The networks and, functional analyses were generated through the use of QIAGEN Ingenuity Pathway Analysis (https://digitalinsights.qiagen.com/products-overview/discovery-insights-portfolio/analysis-and-visualization/qiagen-ipa/ )55 accessed on 8/19/2024. A data set containing gene identifiers and rpkm values was uploaded into the application. Each identifier was mapped to its corresponding entity in QIAGEN's Knowledge Base. For pathway identification an expression ratio cutoff of 2 × was set to indicate molecules whose expression was significantly perturbed. These molecules, called Network Eligible molecules, were overlaid onto a global molecular network developed from information contained in the QIAGEN Knowledge Base. Networks of Network Eligible Molecules were then algorithmically generated based on their connectivity. Canonical pathways analysis identified the pathways from the QIAGEN Ingenuity Pathway Analysis library of canonical pathways that were most significant to the data set. Molecules from the data set that met the expression ratio cutoff of 2 × and were associated with a canonical pathway in the QIAGEN Knowledge Base were considered for the analysis. The significance of the association between the data set and the canonical pathway was measured in two ways: 1) A ratio of the number of molecules from the data set that map to the pathway divided by the total number of molecules that map to the canonical pathway is displayed; and 2) A right-tailed Fisher’s Exact Test was used to calculate a p-value determining the probability that the association between the genes in the dataset and the canonical pathway is explained by chance alone. 3) In many cases a z-score was calculated to indicate the likelihood of activation or inhibition of that pathway.

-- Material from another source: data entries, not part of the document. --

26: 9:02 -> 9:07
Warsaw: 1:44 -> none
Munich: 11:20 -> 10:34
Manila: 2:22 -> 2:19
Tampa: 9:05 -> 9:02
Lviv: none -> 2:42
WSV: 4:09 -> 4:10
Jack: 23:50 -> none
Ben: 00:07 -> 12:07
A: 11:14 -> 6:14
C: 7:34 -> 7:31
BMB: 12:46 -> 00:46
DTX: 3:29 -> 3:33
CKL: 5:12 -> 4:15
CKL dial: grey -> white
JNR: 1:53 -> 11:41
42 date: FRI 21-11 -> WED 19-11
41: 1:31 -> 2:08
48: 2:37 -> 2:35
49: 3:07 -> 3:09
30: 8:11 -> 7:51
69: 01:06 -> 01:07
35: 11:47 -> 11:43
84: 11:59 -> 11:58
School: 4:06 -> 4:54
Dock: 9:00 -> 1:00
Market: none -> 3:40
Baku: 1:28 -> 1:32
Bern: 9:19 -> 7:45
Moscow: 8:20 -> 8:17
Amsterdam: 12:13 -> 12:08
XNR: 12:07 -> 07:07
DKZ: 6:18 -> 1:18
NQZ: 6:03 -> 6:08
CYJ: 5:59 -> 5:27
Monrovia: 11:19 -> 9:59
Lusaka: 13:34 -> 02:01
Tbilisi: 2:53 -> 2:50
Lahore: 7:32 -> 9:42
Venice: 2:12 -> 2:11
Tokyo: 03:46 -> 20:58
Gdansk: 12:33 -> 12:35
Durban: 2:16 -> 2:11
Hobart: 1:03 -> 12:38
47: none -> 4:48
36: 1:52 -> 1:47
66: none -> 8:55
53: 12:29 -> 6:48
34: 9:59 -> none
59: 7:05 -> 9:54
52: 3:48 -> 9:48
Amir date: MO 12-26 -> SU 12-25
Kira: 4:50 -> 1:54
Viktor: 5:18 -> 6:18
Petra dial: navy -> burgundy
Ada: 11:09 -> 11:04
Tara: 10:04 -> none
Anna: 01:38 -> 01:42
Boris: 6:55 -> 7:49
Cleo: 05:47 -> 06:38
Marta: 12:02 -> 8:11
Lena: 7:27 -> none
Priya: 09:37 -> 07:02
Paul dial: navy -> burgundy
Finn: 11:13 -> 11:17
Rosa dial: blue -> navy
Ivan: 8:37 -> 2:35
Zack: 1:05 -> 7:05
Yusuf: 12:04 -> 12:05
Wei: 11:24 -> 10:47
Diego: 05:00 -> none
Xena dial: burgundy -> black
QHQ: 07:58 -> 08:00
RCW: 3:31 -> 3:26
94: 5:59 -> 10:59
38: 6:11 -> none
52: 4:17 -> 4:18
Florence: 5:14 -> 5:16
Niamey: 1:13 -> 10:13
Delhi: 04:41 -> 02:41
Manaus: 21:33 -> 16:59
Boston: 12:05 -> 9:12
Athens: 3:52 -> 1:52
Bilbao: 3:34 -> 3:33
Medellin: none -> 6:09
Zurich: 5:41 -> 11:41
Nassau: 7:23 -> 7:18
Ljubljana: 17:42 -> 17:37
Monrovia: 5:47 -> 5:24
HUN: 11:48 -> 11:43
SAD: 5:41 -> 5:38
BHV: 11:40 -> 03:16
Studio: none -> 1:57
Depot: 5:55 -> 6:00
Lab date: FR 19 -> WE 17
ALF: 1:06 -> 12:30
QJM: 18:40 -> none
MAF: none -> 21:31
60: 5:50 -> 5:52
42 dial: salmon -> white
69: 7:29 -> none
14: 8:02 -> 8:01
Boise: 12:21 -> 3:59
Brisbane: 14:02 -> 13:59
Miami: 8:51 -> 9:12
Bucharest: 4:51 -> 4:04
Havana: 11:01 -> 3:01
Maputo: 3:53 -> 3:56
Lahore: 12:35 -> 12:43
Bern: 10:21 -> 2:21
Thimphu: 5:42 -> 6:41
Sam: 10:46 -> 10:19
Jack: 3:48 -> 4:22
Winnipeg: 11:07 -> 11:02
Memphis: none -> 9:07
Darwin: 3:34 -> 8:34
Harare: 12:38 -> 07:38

Networks are shown as a graphical representation of the molecular relationships between molecules and were prepared using the IPA MyPathways function. Molecules are represented as nodes, and the biological relationship between two nodes is represented as an edge (line). All edges are supported by at least one reference from the literature, from a textbook, or from canonical information stored in the QIAGEN Knowledge Base. Human, mouse, and rat orthologs of a gene are stored as separate objects in the QIAGEN Knowledge Base but are represented as a single node in the network. The intensity of the node color indicates the degree of up-(red) or down-(green) regulation. In order to more fully display the network pathways genes whose expression increased or decreased 1.2 × or greater are shown as increased or decreased. Nodes are displayed using various shapes that represent the functional class of the gene product. Edges are displayed with various labels that describe the nature of the relationship between the nodes (e.g., P for phosphorylation, T for transcription). The UPRmt network is not a canonical IPA pathway but was constructed in the IPA MyPathways function from previously published analyses and shaded using the IPA overlay function42,56,57.